> [WHAT YOU ARE ASKED TO DO] When the records are reproduced, each one must match exactly, and no picture may be kept.

(Extracted page text data)
++++++++++
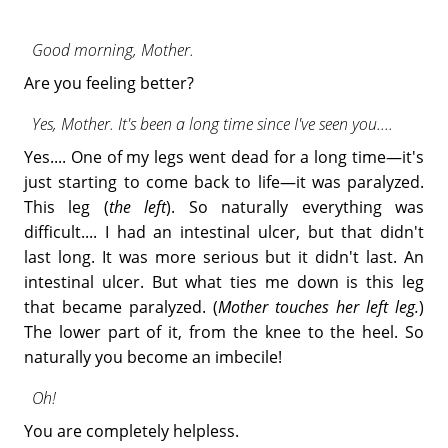
Good morning, Mother.
Are you feeling better?
Yes, Mother. It's been a long time since I've seen you....
Yes.... One of my legs went dead for a long time—it's
just starting to come back to life—it was paralyzed.
This leg (
the left
). So naturally everything was
difficult.... I had an intestinal ulcer, but that didn't
last long. It was more serious but it didn't last. An
intestinal ulcer. But what ties me down is this leg
that became paralyzed. (
Mother touches her left leg.
)
The lower part of it, from the knee to the heel. So
naturally you become an imbecile!
Oh!
You are completely helpless.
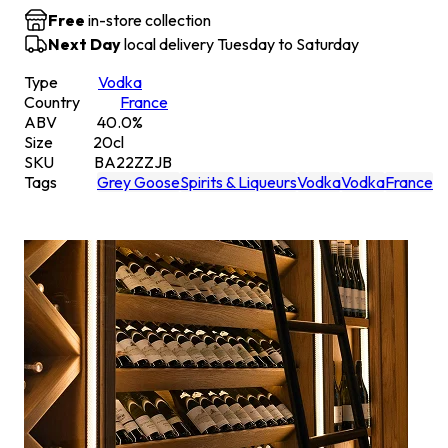
Free
in-store collection
Next Day
local delivery Tuesday to Saturday
Type
Vodka
Country
France
ABV
40.0
%
Size
20
cl
SKU
BA22ZZJB
Tags
Grey Goose
Spirits & Liqueurs
Vodka
Vodka
France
++++++++++
> [REPLY]
Good morning, Mother.
Are you feeling better?
Yes, Mother. It's been a long time since I've seen you....
Yes.... One of my legs went dead for a long time—it's
just starting to come back to life—it was paralyzed.
This leg (
the left
). So naturally everything was
difficult.... I had an intestinal ulcer, but that didn't
last long. It was more serious but it didn't last. An
intestinal ulcer. But what ties me down is this leg
that became paralyzed. (
Mother touches her left leg.
)
The lower part of it, from the knee to the heel. So
naturally you become an imbecile!
Oh!
You are completely helpless.
Free
in-store collection
Next Day
local delivery Tuesday to Saturday
Type
Vodka
Country
France
ABV
40.0
%
Size
20
cl
SKU
BA22ZZJB
Tags
Grey Goose
Spirits & Liqueurs
Vodka
Vodka
France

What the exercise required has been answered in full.